[PATCH v2 00/13] arm64: implement support for KASLR
Ard Biesheuvel
ard.biesheuvel at linaro.org
Tue Jan 5 13:24:14 PST 2016
On 5 January 2016 at 21:08, Kees Cook <keescook at chromium.org> wrote:
> On Wed, Dec 30, 2015 at 7:25 AM, Ard Biesheuvel
> <ard.biesheuvel at linaro.org> wrote:
>> This series implements KASLR for arm64, by building the kernel as a PIE
>> executable that can relocate itself at runtime, and moving it to a random
>> offset in the vmalloc area. This v2 also implements physical randomization,
>> i.e., it allows the kernel to deal with being loaded at any physical offset
>> (modulo the required alignment), and invokes the EFI_RNG_PROTOCOL from the
>> UEFI stub to obtain random bits and perform the actual randomization of the
>> physical load address.
>
> This is great!
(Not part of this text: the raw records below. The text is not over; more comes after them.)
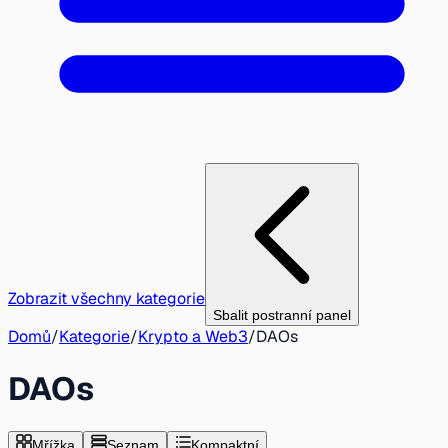
Zobrazit všechny kategorie
Sbalit postranní panel
Domů
/
Kategorie
/
Krypto a Web3
/
DAOs
DAOs
Mřížka
Seznam
Kompaktní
Thanks for working through all these details.
>
>> Changes since v1/RFC:
>> - This series now implements fully independent virtual and physical address
>> randomization at load time. I have recycled some patches from this series:
>> http://thread.gmane.org/gmane.linux.ports.arm.kernel/455151, and updated the
>> final UEFI stub patch to randomize the physical address as well.
>
> I'd love to get virt/phy separated on x86. There was a series, but it
> still needs more work. Any one on the kernel-hardening list want to
> take a stab at this?
>
>> - Added a patch to deal with the way KVM on arm64 makes assumptions about the
>> relation between kernel symbols and the linear mapping (on which the HYP
>> mapping is based), as these assumptions cease to be valid once we move the
>> kernel Image out of the linear mapping.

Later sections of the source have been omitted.